Play the game as you would any other FPS and you'll only get so far. Run-and-gun tactics are of limited use here, and there's thankfully little room for grenade spammers. The freefall spawn system ensures that camping is a waste of time, as players can drop into the action anywhere on the generous Battlefield-style maps.
Indeed, any sniper who stays still for too long can expect to be crushed by a vindictive foe aiming size 12s at his or her skull while skydiving. Making full use of the "overdrive" sprint and jetpacks opens out the space completely, so players who simply jog around on the horizontal plane are only of limited use.
It's in the unlock options that Section 8 becomes something genuinely special. Unlike other games, which either restrict the good stuff to higher-level players or favour quantity over quality by cluttering the loadout screen with dozens of pointless items, the selection available here allows ample customisation without overwhelming you.
Seven basic weapons are backed up with six supplementary items, ranging from an all-in-one repair/medkit tool to portable mortars and radar beacons. Different upgrades can be applied by distributing ten points between modifiers that enhance bullet damage, armour efficiency and recharge times.

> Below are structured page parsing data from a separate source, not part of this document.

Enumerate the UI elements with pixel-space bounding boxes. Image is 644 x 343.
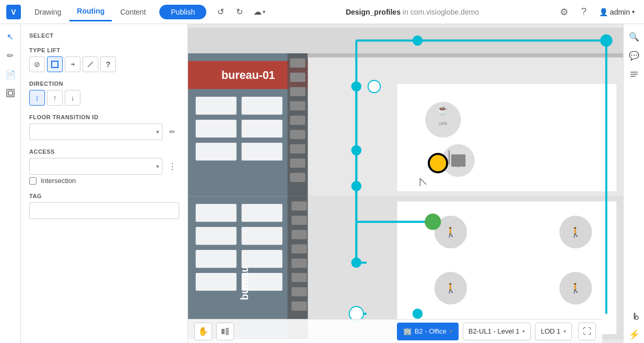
undo-button[interactable]: ↺ [213,4,228,20]
level-dropdown-icon: ▾ [522,328,525,334]
search-panel-button[interactable]: 🔍 [626,28,642,45]
floor-icon: 🏢 [403,327,412,335]
fullscreen-button[interactable]: ⛶ [578,323,596,340]
access-more-button[interactable]: ⋮ [166,159,179,173]
type-diagonal-button[interactable] [83,56,98,72]
tab-routing[interactable]: Routing [69,3,112,21]
tools-panel-button[interactable] [626,307,642,324]
user-avatar-icon: 👤 [599,8,608,16]
floor-selector-button[interactable]: 🏢 B2 - Office ▾ [397,323,459,340]
svg-rect-26 [397,84,616,191]
svg-rect-48 [196,250,237,268]
document-tool-button[interactable]: 📄 [2,66,19,83]
svg-rect-0 [7,89,14,97]
svg-rect-41 [291,273,307,282]
intersection-checkbox[interactable] [29,177,37,185]
svg-rect-83 [226,328,229,335]
redo-button[interactable]: ↻ [231,4,247,20]
map-tool-button[interactable] [216,323,234,340]
diagonal-icon [87,61,94,68]
select-label: SELECT [29,32,179,39]
type-link-button[interactable] [65,56,80,72]
layers-tool-button[interactable] [2,85,19,101]
cloud-button[interactable]: ☁ ▾ [250,5,268,19]
lod-selector-button[interactable]: LOD 1 ▾ [535,323,572,340]
floor-transition-label: FLOOR TRANSITION ID [29,114,179,120]
svg-rect-40 [291,259,307,268]
cloud-icon: ☁ [253,7,262,17]
svg-point-72 [351,145,361,156]
svg-rect-38 [291,230,307,239]
type-lift-buttons: ⊘ ? [29,56,179,72]
intersection-label[interactable]: Intersection [41,177,76,185]
floor-transition-select[interactable] [29,123,162,140]
access-select[interactable] [29,158,162,175]
tab-content[interactable]: Content [113,3,153,21]
floor-label: B2 - Office [415,327,447,335]
draw-tool-button[interactable]: ✏ [2,47,19,64]
topbar: V Drawing Routing Content Publish ↺ ↻ ☁ … [0,0,644,24]
tag-input[interactable] [29,202,179,219]
project-title: Design_profiles in com.visioglobe.demo [273,8,552,16]
svg-rect-19 [290,116,305,125]
list-icon [629,70,639,79]
level-label: B2-UL1 - Level 1 [469,327,520,335]
svg-rect-11 [242,120,283,138]
tools-icon [629,311,639,321]
svg-rect-45 [242,204,283,222]
svg-rect-44 [196,204,237,222]
svg-rect-36 [291,201,307,211]
svg-rect-82 [221,329,225,334]
select-section: SELECT [29,32,179,39]
lightning-panel-button[interactable]: ⚡ [626,326,642,343]
direction-down-button[interactable]: ↓ [65,90,80,106]
svg-rect-20 [290,130,305,139]
help-button[interactable]: ? [576,4,592,20]
publish-button[interactable]: Publish [159,5,206,19]
svg-rect-22 [290,158,305,168]
floor-dropdown-icon: ▾ [450,328,452,334]
lod-label: LOD 1 [541,327,560,335]
map-area[interactable]: bureau-01 [188,24,623,343]
user-menu-button[interactable]: 👤 admin ▾ [596,6,638,18]
svg-rect-47 [242,227,283,245]
svg-rect-10 [196,120,237,138]
direction-section: DIRECTION ↕ ↑ ↓ [29,81,179,106]
right-icon-bar: 🔍 💬 ⚡ [623,24,644,343]
type-info-button[interactable]: ? [100,56,116,72]
svg-rect-9 [242,97,283,115]
bottom-toolbar: ✋ 🏢 B2 - Office ▾ B2-UL1 - Level 1 ▾ LOD… [188,319,602,343]
hand-tool-button[interactable]: ✋ [194,323,212,340]
user-name-label: admin [610,8,630,16]
svg-rect-21 [290,144,305,154]
svg-text:↕: ↕ [457,164,459,169]
level-selector-button[interactable]: B2-UL1 - Level 1 ▾ [463,323,531,340]
type-lift-label: TYPE LIFT [29,47,179,53]
direction-both-button[interactable]: ↕ [29,90,45,106]
select-tool-button[interactable]: ↖ [2,28,19,45]
svg-point-78 [351,258,361,268]
map-canvas[interactable]: bureau-01 [188,24,623,343]
intersection-row: Intersection [29,177,179,185]
access-label: ACCESS [29,148,179,155]
floor-transition-edit-button[interactable]: ✏ [166,125,179,139]
type-block-button[interactable]: ⊘ [29,56,45,72]
svg-point-88 [635,316,638,319]
type-square-button[interactable] [47,56,63,72]
list-panel-button[interactable] [626,66,642,83]
tab-drawing[interactable]: Drawing [27,3,68,21]
floor-transition-wrapper: ▾ ✏ [29,123,179,140]
svg-text:cafe: cafe [439,121,448,126]
svg-rect-1 [8,91,13,95]
layers-icon [6,88,15,98]
type-lift-section: TYPE LIFT ⊘ ? [29,47,179,72]
left-icon-bar: ↖ ✏ 📄 [0,24,21,343]
floor-transition-section: FLOOR TRANSITION ID ▾ ✏ [29,114,179,140]
lod-dropdown-icon: ▾ [564,328,566,334]
settings-button[interactable]: ⚙ [556,4,572,20]
map-icon [220,327,230,336]
comment-panel-button[interactable]: 💬 [626,47,642,64]
direction-up-button[interactable]: ↑ [47,90,63,106]
svg-point-75 [429,154,447,172]
svg-rect-46 [196,227,237,245]
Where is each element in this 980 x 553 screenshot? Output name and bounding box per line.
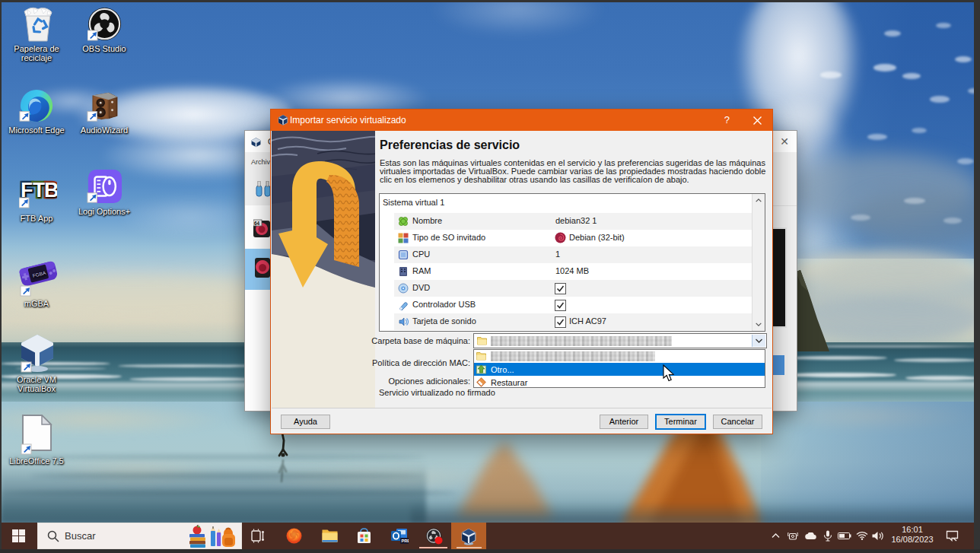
svg-text:PRE: PRE [402, 539, 409, 543]
svg-text:B: B [44, 179, 57, 202]
svg-text:64: 64 [254, 221, 260, 226]
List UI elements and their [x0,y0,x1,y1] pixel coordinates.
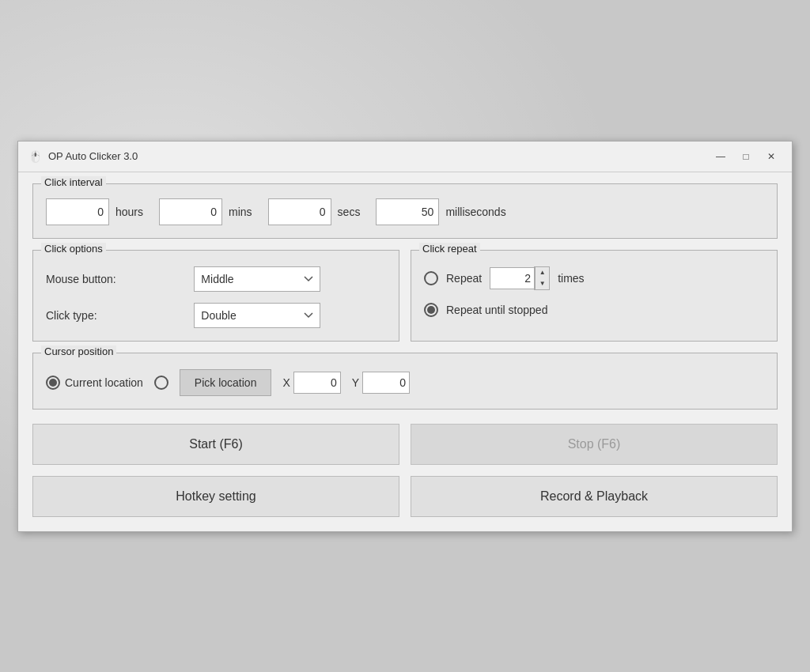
hotkey-setting-button[interactable]: Hotkey setting [32,476,399,517]
app-icon: 🖱️ [28,149,42,164]
mouse-button-select[interactable]: Middle Left Right [194,266,320,292]
click-repeat-group: Click repeat Repeat ▲ ▼ times [411,250,778,342]
current-location-radio[interactable] [46,376,60,390]
repeat-until-stopped-row: Repeat until stopped [424,303,764,317]
maximize-button[interactable]: □ [735,148,757,165]
mins-input[interactable] [159,198,222,225]
window-content: Click interval hours mins secs milliseco… [18,172,792,531]
minimize-button[interactable]: — [710,148,732,165]
click-type-label: Click type: [46,309,181,322]
close-button[interactable]: ✕ [760,148,782,165]
spinner-down-btn[interactable]: ▼ [535,278,549,289]
pick-location-radio[interactable] [154,376,168,390]
spinner-btns: ▲ ▼ [534,266,550,290]
repeat-radio[interactable] [424,271,438,285]
click-options-legend: Click options [41,243,106,255]
x-input[interactable] [293,372,341,394]
record-playback-button[interactable]: Record & Playback [411,476,778,517]
click-type-select[interactable]: Double Single Triple [194,303,320,328]
ms-label: milliseconds [445,206,505,218]
click-options-group: Click options Mouse button: Middle Left … [32,250,399,342]
mins-label: mins [229,206,252,218]
window-title: OP Auto Clicker 3.0 [48,150,703,162]
times-input-group: ▲ ▼ [490,266,550,290]
y-input[interactable] [362,372,410,394]
hours-label: hours [115,206,143,218]
current-location-group: Current location [46,376,143,390]
repeat-label: Repeat [446,272,482,285]
times-label: times [558,272,584,285]
secs-label: secs [338,206,361,218]
click-interval-group: Click interval hours mins secs milliseco… [32,183,778,239]
secs-input[interactable] [268,198,331,225]
pick-location-button[interactable]: Pick location [180,369,272,396]
x-coord-group: X [282,372,340,394]
spinner-up-btn[interactable]: ▲ [535,267,549,278]
main-buttons-row: Start (F6) Stop (F6) [32,424,778,465]
hours-input[interactable] [46,198,109,225]
window-controls: — □ ✕ [710,148,782,165]
click-interval-legend: Click interval [41,176,106,188]
main-window: 🖱️ OP Auto Clicker 3.0 — □ ✕ Click inter… [17,141,793,532]
y-coord-group: Y [352,372,410,394]
x-label: X [282,376,290,389]
repeat-until-stopped-radio[interactable] [424,303,438,317]
repeat-section: Repeat ▲ ▼ times Repeat until stopped [424,266,764,317]
repeat-until-stopped-label: Repeat until stopped [446,304,547,316]
ms-input[interactable] [376,198,439,225]
start-button[interactable]: Start (F6) [32,424,399,465]
repeat-times-input[interactable] [490,267,534,289]
click-repeat-legend: Click repeat [419,243,480,255]
y-label: Y [352,376,359,389]
cursor-position-group: Cursor position Current location Pick lo… [32,353,778,410]
options-grid: Mouse button: Middle Left Right Click ty… [46,266,386,328]
bottom-buttons: Start (F6) Stop (F6) Hotkey setting Reco… [32,421,778,517]
interval-row: hours mins secs milliseconds [46,198,764,225]
current-location-label: Current location [65,376,143,389]
repeat-row: Repeat ▲ ▼ times [424,266,764,290]
cursor-position-legend: Cursor position [41,345,116,357]
title-bar: 🖱️ OP Auto Clicker 3.0 — □ ✕ [18,142,792,172]
mouse-button-label: Mouse button: [46,273,181,285]
stop-button: Stop (F6) [411,424,778,465]
secondary-buttons-row: Hotkey setting Record & Playback [32,476,778,517]
cursor-row: Current location Pick location X Y [46,369,764,396]
middle-row: Click options Mouse button: Middle Left … [32,250,778,342]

Unlockables include new armour and ammo types, enabling you to improve preferred items for specific functions. There are lots more options that become available as you level up, but right from the start even a new player can come up with a unique mix of weapons and abilities and save it as a custom loadout.

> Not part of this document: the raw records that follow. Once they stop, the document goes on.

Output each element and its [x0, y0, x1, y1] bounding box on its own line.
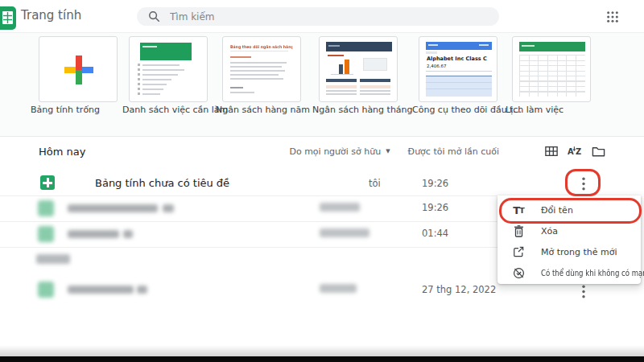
redacted-file-icon: [38, 200, 54, 216]
template-gallery: Bảng tính trống Danh sách việc cần làm B…: [0, 32, 644, 137]
thumb-investment-title: Alphabet Inc Class C: [427, 56, 487, 62]
page-title: Trang tính: [21, 8, 81, 23]
redacted-file-name: [68, 230, 119, 238]
thumb-annual-title: Bảng theo dõi ngân sách hàng năm: [230, 44, 292, 49]
redacted-file-name-suffix: [137, 286, 147, 294]
context-menu: TT Đổi tên Xóa: [497, 195, 641, 284]
open-in-new-icon: [511, 245, 526, 259]
template-card-monthly-budget[interactable]: [319, 36, 398, 102]
file-last-opened: 19:26: [422, 178, 448, 189]
menu-item-delete[interactable]: Xóa: [497, 220, 641, 241]
template-card-schedule[interactable]: [512, 36, 591, 102]
menu-item-label: Xóa: [541, 226, 558, 237]
menu-item-open-new-tab[interactable]: Mở trong thẻ mới: [497, 241, 641, 262]
google-apps-grid-icon[interactable]: [605, 9, 621, 25]
file-last-opened: 19:26: [422, 202, 448, 213]
rename-icon: TT: [511, 203, 526, 217]
template-label: Ngân sách hàng năm: [216, 105, 310, 115]
template-card-todo[interactable]: [129, 36, 208, 102]
sheets-home-screen: Trang tính Bảng tính trống: [0, 0, 644, 362]
redacted-file-icon: [38, 226, 54, 242]
redacted-group-label: [36, 254, 70, 264]
grid-view-icon[interactable]: [544, 144, 559, 158]
search-input[interactable]: [170, 11, 468, 23]
sheets-logo-icon[interactable]: [0, 6, 16, 30]
redacted-file-name-suffix: [123, 230, 133, 238]
file-owner: tôi: [369, 178, 381, 189]
list-filter-bar: Do mọi người sở hữu ▼ Được tôi mở lần cu…: [289, 144, 605, 158]
thumb-investment-price: 2,406.67: [427, 64, 447, 68]
svg-text:Z: Z: [576, 147, 581, 156]
file-name: Bảng tính chưa có tiêu đề: [95, 177, 229, 189]
sheets-file-icon: [40, 175, 55, 190]
template-card-investment[interactable]: Alphabet Inc Class C 2,406.67: [419, 36, 497, 102]
menu-item-label: Đổi tên: [541, 205, 573, 216]
chevron-down-icon: ▼: [386, 148, 390, 154]
search-bar[interactable]: [137, 7, 499, 26]
template-label: Ngân sách hàng tháng: [312, 105, 413, 115]
file-last-opened: 27 thg 12, 2022: [422, 284, 496, 295]
template-label: Bảng tính trống: [31, 105, 100, 115]
redacted-file-owner: [320, 203, 360, 212]
svg-text:A: A: [568, 147, 574, 156]
owner-filter-label: Do mọi người sở hữu: [289, 146, 381, 157]
redacted-file-owner: [320, 284, 357, 293]
template-label: Danh sách việc cần làm: [122, 105, 228, 115]
trash-icon: [511, 224, 526, 238]
last-opened-column-label: Được tôi mở lần cuối: [408, 146, 499, 157]
section-title-today: Hôm nay: [39, 146, 85, 158]
search-icon: [148, 10, 160, 23]
open-file-picker-folder-icon[interactable]: [591, 144, 605, 158]
redacted-file-icon: [38, 282, 54, 298]
bottom-shadow: [0, 345, 644, 356]
template-card-annual-budget[interactable]: Bảng theo dõi ngân sách hàng năm: [222, 36, 301, 102]
offline-check-icon: [511, 265, 526, 280]
file-row[interactable]: Bảng tính chưa có tiêu đề tôi 19:26: [0, 171, 605, 196]
redacted-file-owner: [320, 228, 369, 237]
more-actions-icon[interactable]: [575, 173, 592, 194]
menu-item-available-offline[interactable]: Có thể dùng khi không có mạng: [497, 262, 641, 283]
sort-az-icon[interactable]: A Z: [568, 144, 582, 158]
file-last-opened: 01:44: [422, 228, 448, 239]
template-card-blank[interactable]: [39, 36, 118, 102]
owner-filter-dropdown[interactable]: Do mọi người sở hữu ▼: [289, 146, 390, 157]
redacted-file-name: [68, 204, 158, 212]
menu-item-label: Mở trong thẻ mới: [541, 247, 617, 257]
redacted-file-name-suffix: [163, 204, 174, 212]
menu-item-rename[interactable]: TT Đổi tên: [497, 200, 641, 220]
redacted-file-name: [68, 286, 134, 294]
bottom-black-bar: [0, 356, 644, 362]
template-label: Lịch làm việc: [506, 105, 564, 115]
top-header: Trang tính: [0, 0, 644, 32]
menu-item-label: Có thể dùng khi không có mạng: [541, 268, 644, 278]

This proves essential, as the two multiplayer game modes become richer the more you invest in the customisation. Swarm is for co-op play, as you and your teammates defend a command post against an escalating assault. Surviving the 15 minute countdown is no mean feat. Conquest is the competitive mode, mixing up base-capture and deathmatch mechanics with a more free-form, objective-based mission structure.

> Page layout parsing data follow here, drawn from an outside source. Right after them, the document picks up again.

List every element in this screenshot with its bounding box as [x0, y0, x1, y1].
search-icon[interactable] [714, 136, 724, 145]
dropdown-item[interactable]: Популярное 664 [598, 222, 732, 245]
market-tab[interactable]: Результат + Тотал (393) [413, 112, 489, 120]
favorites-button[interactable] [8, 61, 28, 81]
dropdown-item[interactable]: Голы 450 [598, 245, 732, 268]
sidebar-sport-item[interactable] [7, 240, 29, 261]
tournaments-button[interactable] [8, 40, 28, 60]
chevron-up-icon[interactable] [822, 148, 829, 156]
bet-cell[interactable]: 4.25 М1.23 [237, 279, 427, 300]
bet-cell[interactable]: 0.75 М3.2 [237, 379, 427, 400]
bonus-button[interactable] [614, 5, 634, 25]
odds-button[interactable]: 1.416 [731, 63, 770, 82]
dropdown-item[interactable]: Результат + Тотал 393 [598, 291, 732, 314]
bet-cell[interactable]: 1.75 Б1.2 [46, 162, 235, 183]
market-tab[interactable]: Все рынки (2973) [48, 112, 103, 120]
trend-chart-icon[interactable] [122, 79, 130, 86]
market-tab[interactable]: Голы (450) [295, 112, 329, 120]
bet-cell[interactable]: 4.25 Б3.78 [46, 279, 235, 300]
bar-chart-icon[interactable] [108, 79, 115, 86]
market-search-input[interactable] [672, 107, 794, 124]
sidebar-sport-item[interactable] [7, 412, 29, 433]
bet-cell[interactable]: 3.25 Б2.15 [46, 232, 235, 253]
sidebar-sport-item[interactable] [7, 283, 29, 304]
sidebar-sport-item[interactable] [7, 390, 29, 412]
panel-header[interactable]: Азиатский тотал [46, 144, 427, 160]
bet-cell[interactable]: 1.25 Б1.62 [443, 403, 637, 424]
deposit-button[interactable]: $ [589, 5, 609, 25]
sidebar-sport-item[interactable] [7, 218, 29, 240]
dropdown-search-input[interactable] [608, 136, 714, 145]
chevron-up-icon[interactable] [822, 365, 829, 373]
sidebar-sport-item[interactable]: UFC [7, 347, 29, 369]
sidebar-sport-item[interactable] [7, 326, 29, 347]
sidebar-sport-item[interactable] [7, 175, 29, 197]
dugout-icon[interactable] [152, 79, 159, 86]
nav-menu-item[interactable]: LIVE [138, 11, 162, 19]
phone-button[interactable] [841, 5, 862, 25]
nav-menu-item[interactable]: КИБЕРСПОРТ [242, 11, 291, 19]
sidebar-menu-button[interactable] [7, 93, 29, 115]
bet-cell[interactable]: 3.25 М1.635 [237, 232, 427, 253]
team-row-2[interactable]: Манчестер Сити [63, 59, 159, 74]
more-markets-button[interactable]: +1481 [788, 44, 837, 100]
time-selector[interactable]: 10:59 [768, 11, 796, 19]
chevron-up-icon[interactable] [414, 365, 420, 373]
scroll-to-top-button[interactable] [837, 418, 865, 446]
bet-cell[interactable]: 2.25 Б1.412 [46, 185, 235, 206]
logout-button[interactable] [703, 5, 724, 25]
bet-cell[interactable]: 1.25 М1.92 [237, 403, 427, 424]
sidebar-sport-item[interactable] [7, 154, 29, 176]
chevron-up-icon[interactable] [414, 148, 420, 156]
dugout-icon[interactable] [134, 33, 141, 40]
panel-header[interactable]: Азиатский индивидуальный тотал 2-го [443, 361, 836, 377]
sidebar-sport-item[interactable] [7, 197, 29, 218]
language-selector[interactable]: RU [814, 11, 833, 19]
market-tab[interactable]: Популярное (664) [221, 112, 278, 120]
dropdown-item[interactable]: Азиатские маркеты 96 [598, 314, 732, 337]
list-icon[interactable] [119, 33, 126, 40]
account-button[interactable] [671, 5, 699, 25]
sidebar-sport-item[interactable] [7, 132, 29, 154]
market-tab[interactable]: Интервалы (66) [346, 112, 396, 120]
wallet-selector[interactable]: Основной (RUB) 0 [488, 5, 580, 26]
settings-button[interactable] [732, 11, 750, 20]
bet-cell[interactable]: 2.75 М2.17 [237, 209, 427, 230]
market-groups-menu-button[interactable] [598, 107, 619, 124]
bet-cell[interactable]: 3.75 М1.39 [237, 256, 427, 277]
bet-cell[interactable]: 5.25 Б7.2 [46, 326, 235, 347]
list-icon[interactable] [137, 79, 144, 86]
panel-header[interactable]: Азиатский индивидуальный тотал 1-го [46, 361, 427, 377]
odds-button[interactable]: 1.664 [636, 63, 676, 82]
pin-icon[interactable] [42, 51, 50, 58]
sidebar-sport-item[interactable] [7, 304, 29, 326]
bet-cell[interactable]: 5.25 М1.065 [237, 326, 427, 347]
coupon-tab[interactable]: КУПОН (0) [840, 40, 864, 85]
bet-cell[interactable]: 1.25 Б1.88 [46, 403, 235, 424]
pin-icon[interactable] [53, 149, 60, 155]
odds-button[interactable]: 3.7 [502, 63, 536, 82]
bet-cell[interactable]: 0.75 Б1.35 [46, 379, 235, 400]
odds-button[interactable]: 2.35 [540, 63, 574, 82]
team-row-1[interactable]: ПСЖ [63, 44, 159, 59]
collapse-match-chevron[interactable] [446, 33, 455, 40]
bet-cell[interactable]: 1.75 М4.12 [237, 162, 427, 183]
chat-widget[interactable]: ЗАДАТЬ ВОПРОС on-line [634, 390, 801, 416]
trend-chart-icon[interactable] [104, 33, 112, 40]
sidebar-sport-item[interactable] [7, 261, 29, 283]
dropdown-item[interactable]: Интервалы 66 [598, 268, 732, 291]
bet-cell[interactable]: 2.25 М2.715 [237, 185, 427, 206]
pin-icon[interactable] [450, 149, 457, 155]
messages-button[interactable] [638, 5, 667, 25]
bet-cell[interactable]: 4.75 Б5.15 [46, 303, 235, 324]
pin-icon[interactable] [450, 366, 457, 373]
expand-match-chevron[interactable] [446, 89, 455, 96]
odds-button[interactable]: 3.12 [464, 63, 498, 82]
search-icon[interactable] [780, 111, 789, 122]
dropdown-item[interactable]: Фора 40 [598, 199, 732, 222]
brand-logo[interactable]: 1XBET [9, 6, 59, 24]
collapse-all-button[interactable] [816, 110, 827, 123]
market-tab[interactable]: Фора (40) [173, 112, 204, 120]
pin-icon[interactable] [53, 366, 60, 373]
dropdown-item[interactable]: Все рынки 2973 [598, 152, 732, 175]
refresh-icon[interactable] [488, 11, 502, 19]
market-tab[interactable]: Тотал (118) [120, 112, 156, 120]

There are nine of these dynamic combat missions, or DCMs, and they can be triggered by either side depending on how many bases have been taken by the rival factions. Marking targets for bombing runs, infiltrating enemy outposts, guarding a convoy – there's admirable variety, and each one changes the tempo of the game from the familiar deathmatch scenario.
Success in the DCMs earns large amounts of Victory Points, the in-match currency that already offers up small change for each kill or assist. These can be cashed in for equipment drops, and these too impact the strategy of the game immensely.
Supply points let you restock ammo or change your loadout on the fly. Turrets can be deployed, raining bullets and missiles down on incoming enemy forces. AA guns can shoot down respawning players who drop inside their fire zone. The mech suit, hoverbike and tank from the single-player mode also appear here, and can change the dynamic of the entire game.
It's a frankly staggering suite of options for a downloadable game, yet Section 8: Prejudice never loses sight of its balance. Even when you're getting creamed, it's always because the other team is using all of the battlefield to its advantage, choosing its drop zones carefully, spending its points more wisely, adapting its weaponry more shrewdly and making full use of the DCMs to keep the points rolling in. That's a lot to keep track of, but it's to developer TimeGate's credit that so much of it feels intuitive and logical.
Were it not for the outdated visuals and functional presentation, Prejudice would easily be worth a full-price purchase. It is, quite simply, the best multiplayer shooter since Battlefield: Bad Company 2. As a budget digital download, it's ridiculously good value.
Section 8: Prejudice will launch 20th April on Xbox Live Arcade, 4th May for PC, and sometime during Summer 2011 on PSN.